§ **TO DO**:
Lines from the one containing "Повернення товару впродовж" through the end of the material below should be given again exactly, with no others.

BEGIN

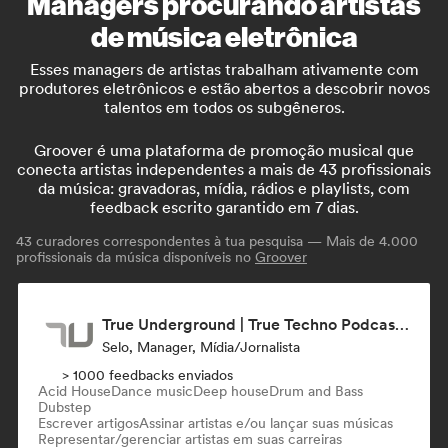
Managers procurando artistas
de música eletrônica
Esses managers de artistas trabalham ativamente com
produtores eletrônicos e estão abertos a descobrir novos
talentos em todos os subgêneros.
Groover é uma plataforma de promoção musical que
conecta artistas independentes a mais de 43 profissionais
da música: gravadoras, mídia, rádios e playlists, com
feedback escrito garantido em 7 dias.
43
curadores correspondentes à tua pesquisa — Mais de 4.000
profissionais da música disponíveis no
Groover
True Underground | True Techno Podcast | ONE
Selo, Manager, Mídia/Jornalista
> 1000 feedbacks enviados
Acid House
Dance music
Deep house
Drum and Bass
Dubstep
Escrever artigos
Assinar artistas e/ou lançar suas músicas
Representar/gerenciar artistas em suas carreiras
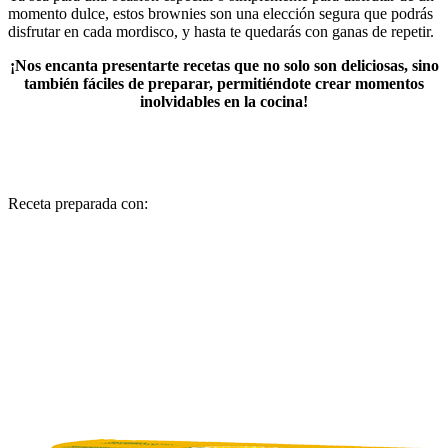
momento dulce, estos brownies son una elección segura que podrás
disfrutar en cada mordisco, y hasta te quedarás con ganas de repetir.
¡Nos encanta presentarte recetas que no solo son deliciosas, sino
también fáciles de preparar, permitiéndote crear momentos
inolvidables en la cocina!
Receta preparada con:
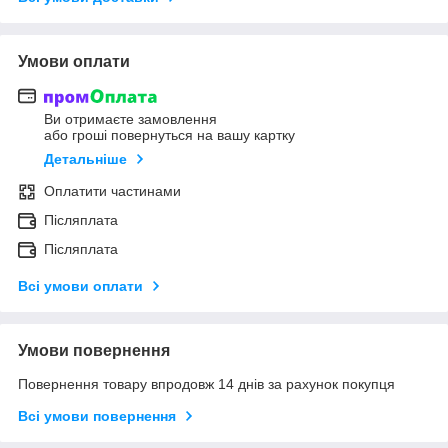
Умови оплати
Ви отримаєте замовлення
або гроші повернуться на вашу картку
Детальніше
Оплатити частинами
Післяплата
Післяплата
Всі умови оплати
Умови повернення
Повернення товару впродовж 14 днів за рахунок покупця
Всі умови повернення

END

§ **EXPECTED OUTPUT**:
Повернення товару впродовж 14 днів за рахунок покупця
Всі умови повернення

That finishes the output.